• _Problem details_:
The answer must be every line of the data that holds the word "avec".

——————

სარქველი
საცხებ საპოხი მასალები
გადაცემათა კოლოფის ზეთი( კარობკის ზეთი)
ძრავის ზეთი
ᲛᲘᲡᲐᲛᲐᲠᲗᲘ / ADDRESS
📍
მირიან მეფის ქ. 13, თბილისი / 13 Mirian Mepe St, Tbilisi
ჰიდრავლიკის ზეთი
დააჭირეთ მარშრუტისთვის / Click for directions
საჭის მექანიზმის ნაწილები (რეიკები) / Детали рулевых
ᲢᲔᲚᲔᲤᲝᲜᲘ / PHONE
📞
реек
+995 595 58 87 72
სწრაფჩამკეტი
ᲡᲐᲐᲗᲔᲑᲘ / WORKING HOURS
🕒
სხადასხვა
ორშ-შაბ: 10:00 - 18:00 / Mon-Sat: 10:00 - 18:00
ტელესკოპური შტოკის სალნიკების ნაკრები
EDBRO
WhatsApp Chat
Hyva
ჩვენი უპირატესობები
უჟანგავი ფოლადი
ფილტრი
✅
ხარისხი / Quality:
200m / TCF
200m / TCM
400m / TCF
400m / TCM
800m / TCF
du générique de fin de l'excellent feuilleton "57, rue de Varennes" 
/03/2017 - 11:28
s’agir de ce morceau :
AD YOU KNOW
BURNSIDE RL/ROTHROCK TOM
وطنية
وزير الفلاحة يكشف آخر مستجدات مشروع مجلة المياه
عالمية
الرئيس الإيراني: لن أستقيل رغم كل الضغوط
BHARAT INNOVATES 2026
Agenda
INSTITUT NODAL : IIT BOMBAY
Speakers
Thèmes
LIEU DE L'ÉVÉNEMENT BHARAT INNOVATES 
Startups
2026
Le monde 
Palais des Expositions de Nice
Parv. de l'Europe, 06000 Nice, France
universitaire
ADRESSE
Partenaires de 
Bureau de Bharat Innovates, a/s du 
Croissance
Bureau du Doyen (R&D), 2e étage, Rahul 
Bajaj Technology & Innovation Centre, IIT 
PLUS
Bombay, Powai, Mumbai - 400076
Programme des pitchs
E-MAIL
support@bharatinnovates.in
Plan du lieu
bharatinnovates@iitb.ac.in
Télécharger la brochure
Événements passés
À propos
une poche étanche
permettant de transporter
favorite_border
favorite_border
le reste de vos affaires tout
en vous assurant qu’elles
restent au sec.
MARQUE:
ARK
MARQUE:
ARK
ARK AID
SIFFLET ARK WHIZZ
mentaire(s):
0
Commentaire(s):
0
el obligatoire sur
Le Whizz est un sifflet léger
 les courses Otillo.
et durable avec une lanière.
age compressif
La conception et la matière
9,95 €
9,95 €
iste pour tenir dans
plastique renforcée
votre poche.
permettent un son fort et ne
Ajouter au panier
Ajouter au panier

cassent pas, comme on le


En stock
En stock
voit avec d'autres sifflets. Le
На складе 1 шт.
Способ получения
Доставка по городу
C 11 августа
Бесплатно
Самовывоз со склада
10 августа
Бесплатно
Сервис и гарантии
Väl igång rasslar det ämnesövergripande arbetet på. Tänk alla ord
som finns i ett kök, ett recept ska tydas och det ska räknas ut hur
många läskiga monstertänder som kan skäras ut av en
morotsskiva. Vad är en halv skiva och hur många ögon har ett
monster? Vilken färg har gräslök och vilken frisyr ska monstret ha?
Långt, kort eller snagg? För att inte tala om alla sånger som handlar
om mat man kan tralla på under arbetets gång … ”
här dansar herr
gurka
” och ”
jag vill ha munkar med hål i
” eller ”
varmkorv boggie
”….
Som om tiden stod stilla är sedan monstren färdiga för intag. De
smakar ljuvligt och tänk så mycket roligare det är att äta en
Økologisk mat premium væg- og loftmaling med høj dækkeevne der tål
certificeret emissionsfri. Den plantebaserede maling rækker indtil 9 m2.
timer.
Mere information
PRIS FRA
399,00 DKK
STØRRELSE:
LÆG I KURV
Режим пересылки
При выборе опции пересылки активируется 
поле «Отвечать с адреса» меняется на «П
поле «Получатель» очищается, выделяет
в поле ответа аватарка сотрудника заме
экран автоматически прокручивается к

——————

• _Exercise solution_:
et durable avec une lanière.
voit avec d'autres sifflets. Le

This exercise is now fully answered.